MTA must install barriers on train tracks

The Editorial Board

Following a series of deaths on New York City’s subway lines, calls are growing for barriers to be installed on the subway platforms.

The killing of Michelle Go, a 40-year-old Asian woman, by a homeless man was largely responsible for renewing such calls, but other killings have occurred, with three deaths on Feb. 15 alone.

With crime on the rise in New York City, people are justifiably scared to ride the subway to work. Many have tried other methods of commuting, including via Uber. No one wants to be the next person shoved in front of a subway car.

Homicides aren’t the only worry. Mental health issues following the pandemic are a cause of serious concern. With roughly 52% of subway deaths coming via suicide, and mental health concerns escalating, there’s potential for real damage.

It doesn’t have to be this way.
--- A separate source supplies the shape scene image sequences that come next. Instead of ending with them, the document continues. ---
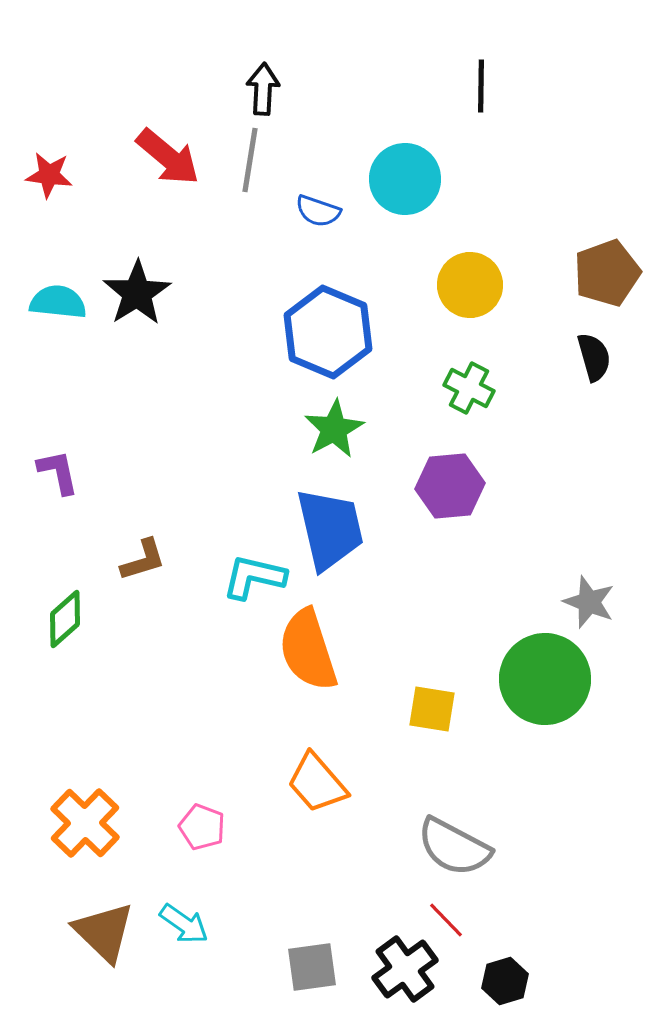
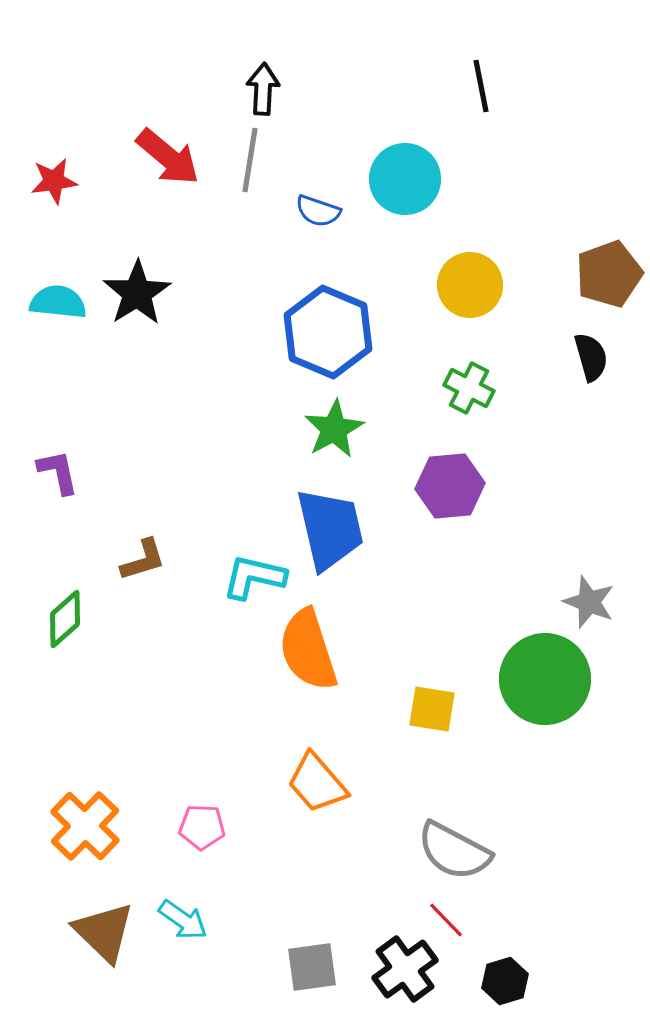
black line: rotated 12 degrees counterclockwise
red star: moved 5 px right, 6 px down; rotated 15 degrees counterclockwise
brown pentagon: moved 2 px right, 1 px down
black semicircle: moved 3 px left
orange cross: moved 3 px down
pink pentagon: rotated 18 degrees counterclockwise
gray semicircle: moved 4 px down
cyan arrow: moved 1 px left, 4 px up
Installing barriers on subway platforms, which was already done in several other countries, has proven to be effective. In Japan, a study linked the installation of barriers to a 76% decrease in suicide attempts.
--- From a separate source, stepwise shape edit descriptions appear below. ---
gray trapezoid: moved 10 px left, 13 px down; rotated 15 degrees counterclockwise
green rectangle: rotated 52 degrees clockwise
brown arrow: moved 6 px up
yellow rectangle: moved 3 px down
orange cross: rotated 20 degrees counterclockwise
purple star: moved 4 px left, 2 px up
Additionally, having such barriers would prevent someone from being pushed into an oncoming train while distracted.

Barriers also have the potential to prevent people from dropping their belongings onto train tracks, which can, in turn, prevent people from being hit when they attempt to retrieve them.

While it may be an expensive task, the benefits of installing barriers on New York City’s subway lines are a necessary investment in the safety of New York.